Suppose you go to the movies. You buy a gallon bag of popcorn for $5. Your twin also pays $5, but she receives her popcorn in four sealed quart bags. You are both equally hungry, have equivalent stomachs, and have the same love for salty treats during showings of Up. Will you both eat the same amount of popcorn?

Probably not. At least, that’s the answer suggested by the behavioral economist Dilip Soman. I subscribe to the podcast Arming the Donkeys by Dan Ariely. On last week’s show, Dan interviewed Dilip about “The Effect of Bracketing on Spending“, cowritten with Amar Cheema.

The basic finding of Soman and Cheema is this: portions affect consumption. Nothing new to dietitians, perhaps, but definitely new to economists.
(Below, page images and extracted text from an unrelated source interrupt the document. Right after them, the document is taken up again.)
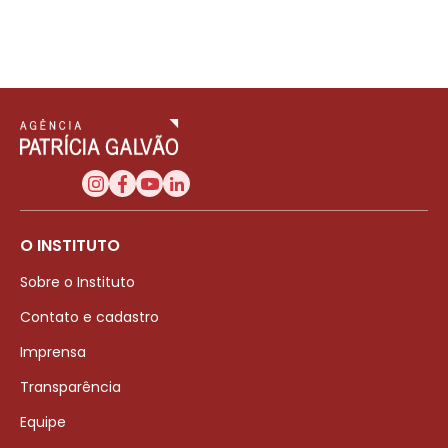
O INSTITUTO
Sobre o Instituto
Contato e cadastro
Imprensa
Transparência
Equipe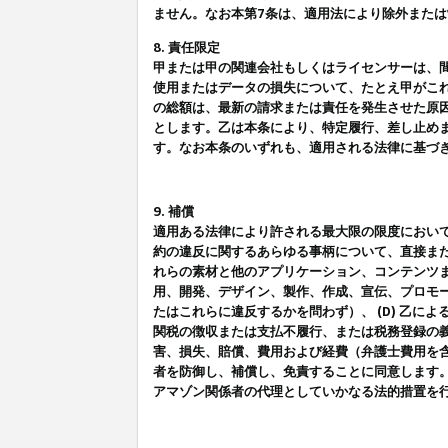
ません。なお本第7条は、適用法により除外また
8. 責任限定
甲または甲の関連会社もしくはライセンサーは、
使用またはデータの損失について、たとえ甲がこ
の総額は、最新の請求または責任を発生させた原
とします。乙は本条により、特定履行、差し止め
す。なお本条のいずれも、適用される法律に基づ
9. 補償
適用ある法律により許される最大限の限度におい
約の違反に関するあらゆる事柄について、直接また
れらの素材と他のアプリケーション、コンテンツま
用、開発、デザイン、製作、作成、宣伝、プロモー
たはこれらに違反するかを問わず）、 (D) 乙に
関税の徴収または支払不履行、または税務登録の義
害、損失、賠償、費用および経費（弁護士費用を
者を防御し、補償し、免責することに同意します
アマゾン関係者の代理としていかなる法的措置を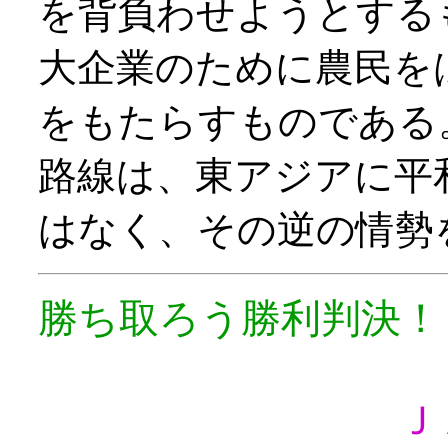
を背負わせようとする
大企業のために農民を
をもたらすものである
路線は、東アジアに平
はなく、その逆の情勢
勝ち取ろう勝利判決
Ｊ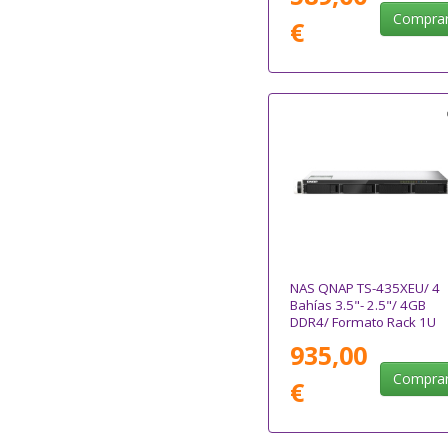
Compra
€
NAS QNAP TS-435XEU/ 4
Bahías 3.5"- 2.5"/ 4GB
DDR4/ Formato Rack 1U
935,00
Compra
€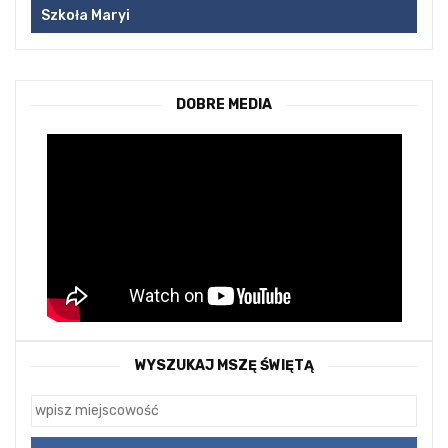
Szkoła Maryi
DOBRE MEDIA
WYSZUKAJ MSZĘ ŚWIĘTĄ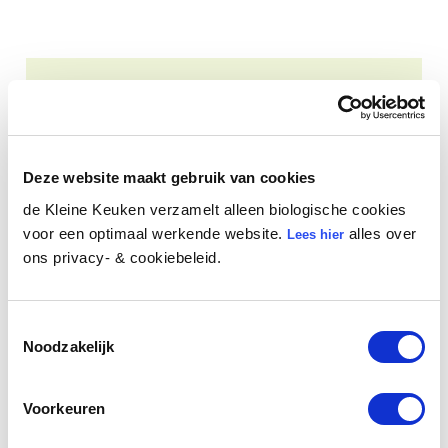
Folge uns auf Instagram
Deze website maakt gebruik van cookies
de Kleine Keuken verzamelt alleen biologische cookies
voor een optimaal werkende website.
alles over
Lees hier
ons privacy- & cookiebeleid.
Toestemmingsselectie
Noodzakelijk
Voorkeuren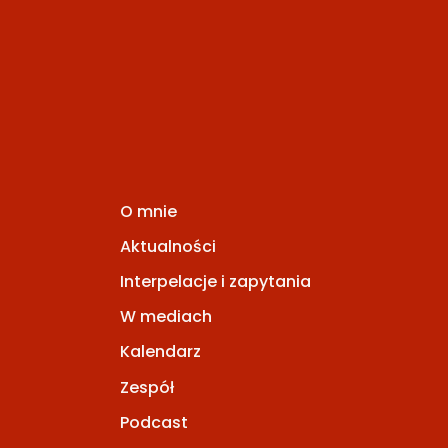
O mnie
Aktualności
Interpelacje i zapytania
W mediach
Kalendarz
Zespół
Podcast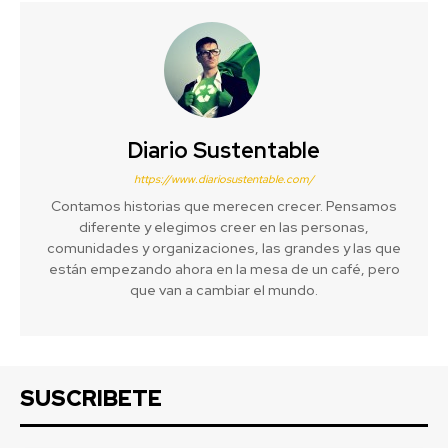
Diario Sustentable
https://www.diariosustentable.com/
Contamos historias que merecen crecer. Pensamos
diferente y elegimos creer en las personas,
comunidades y organizaciones, las grandes y las que
están empezando ahora en la mesa de un café, pero
que van a cambiar el mundo.
SUSCRIBETE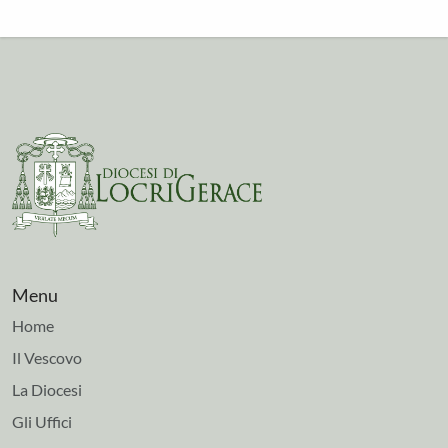
Menu
Home
Il Vescovo
La Diocesi
Gli Uffici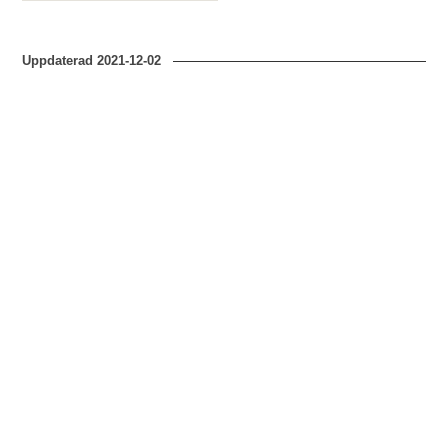
Uppdaterad
2021-12-02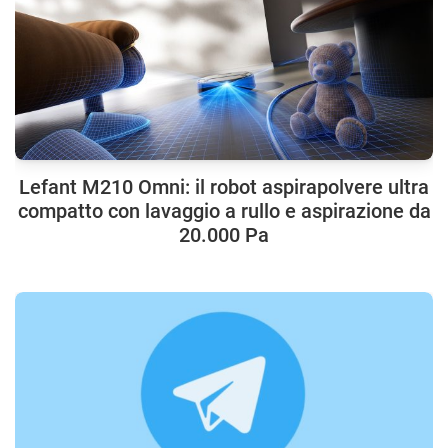
Lefant M210 Omni: il robot aspirapolvere ultra
compatto con lavaggio a rullo e aspirazione da
20.000 Pa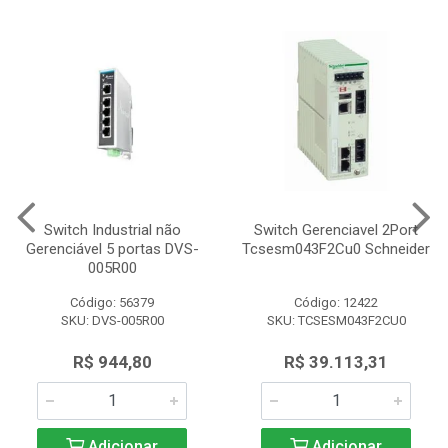
Switch Industrial não
Switch Gerenciavel 2Port
Gerenciável 5 portas DVS-
Tcsesm043F2Cu0 Schneider
005R00
Código: 56379
Código: 12422
SKU: DVS-005R00
SKU: TCSESM043F2CU0
R$ 944,80
R$ 39.113,31
Adicionar
Adicionar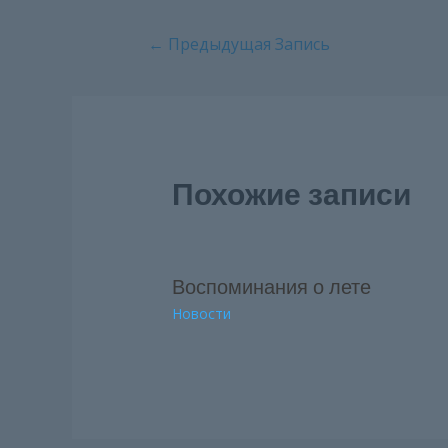
Навигация
←
Предыдущая Запись
по
записям
Похожие записи
Воспоминания о лете
Новости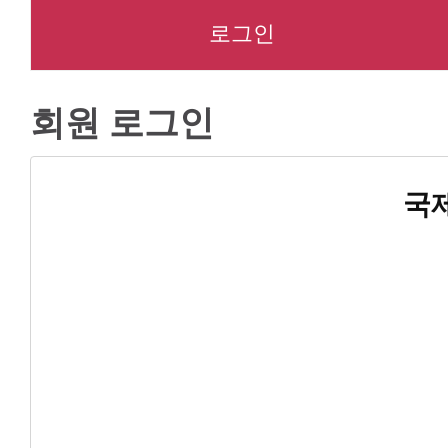
로그인
회원 로그인
국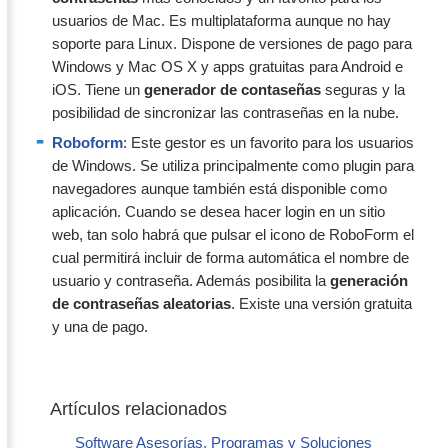
usuarios de Mac. Es multiplataforma aunque no hay
soporte para Linux. Dispone de versiones de pago para
Windows y Mac OS X y apps gratuitas para Android e
iOS. Tiene un
generador de contaseñas
seguras y la
posibilidad de sincronizar las contraseñas en la nube.
Roboform
: Este gestor es un favorito para los usuarios
de Windows. Se utiliza principalmente como plugin para
navegadores aunque también está disponible como
aplicación. Cuando se desea hacer login en un sitio
web, tan solo habrá que pulsar el icono de RoboForm el
cual permitirá incluir de forma automática el nombre de
usuario y contraseña. Además posibilita la
generación
de contraseñas aleatorias
. Existe una versión gratuita
y una de pago.
Artículos relacionados
Software Asesorías. Programas y Soluciones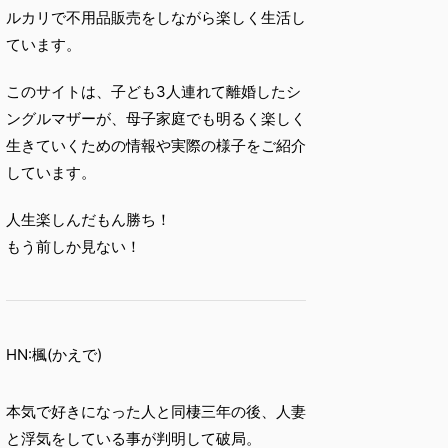
ルカリで不用品販売をしながら楽しく生活し
ています。
このサイトは、子ども3人連れて離婚したシ
ングルマザーが、母子家庭でも明るく楽しく
生きていくための情報や実際の様子をご紹介
しています。
人生楽しんだもん勝ち！
もう前しか見ない！
HN:楓(かえで)
本気で好きになった人と同棲三年の後、人妻
と浮気をしている事が判明して破局。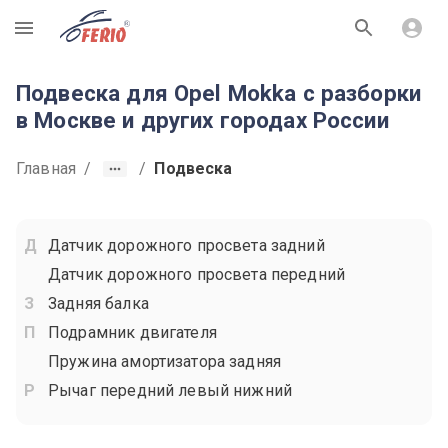
R
Подвеска для Opel Mokka с разборки
в Москве и других городах России
Главная
/
/
Подвеска
Датчик дорожного просвета задний
Датчик дорожного просвета передний
Задняя балка
Подрамник двигателя
Пружина амортизатора задняя
Рычаг передний левый нижний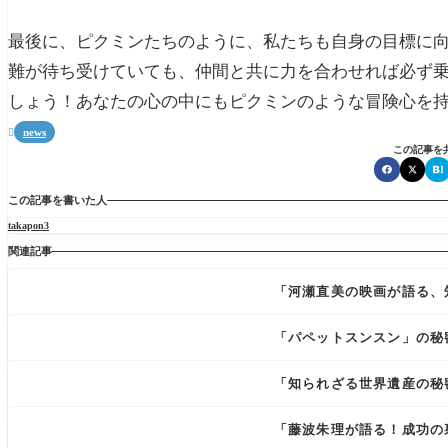
最後に、ピクミンたちのように、私たちも自身の目標に
難が待ち受けていても、仲間と共に力を合わせれば必ず
しょう！あなたの心の中にもピクミンのような冒険心を
news

この記事を
この記事を書いた人
takapon3
関連記事
「河瀬直美の映画が語る、
「パペットスンスン」の秘
「知られざる世界遺産の秘
「藤波朱理が語る！成功の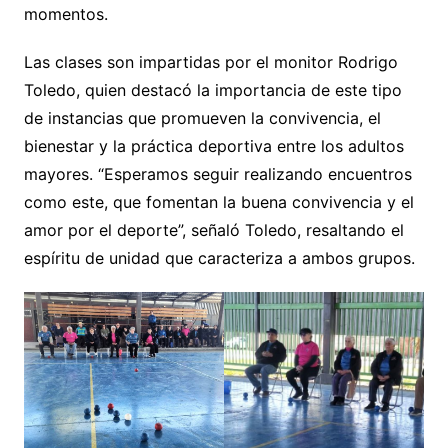
momentos.
Las clases son impartidas por el monitor Rodrigo
Toledo, quien destacó la importancia de este tipo
de instancias que promueven la convivencia, el
bienestar y la práctica deportiva entre los adultos
mayores. “Esperamos seguir realizando encuentros
como este, que fomentan la buena convivencia y el
amor por el deporte”, señaló Toledo, resaltando el
espíritu de unidad que caracteriza a ambos grupos.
Soman explains that, ceteris paribus, your twin will eat less than you, because putting the same amount of popcorn into different bags creates “brackets” that contextualize consumption. There’s nothing to stop you from eating all of the giant tub of popcorn, but the tiny barrier of opening the bag makes you think about how much you are eating and gives you the chance to reevaluate your total consumption.

Soman and Cheema found the same effect held true with gambling. Roughly speaking, give a gambler an envelope with $X, or give them 10 envelopes each containing a tenth of $X, and they will gamble differently. According to Cheema, partitioning this way can reduce spending by 50%.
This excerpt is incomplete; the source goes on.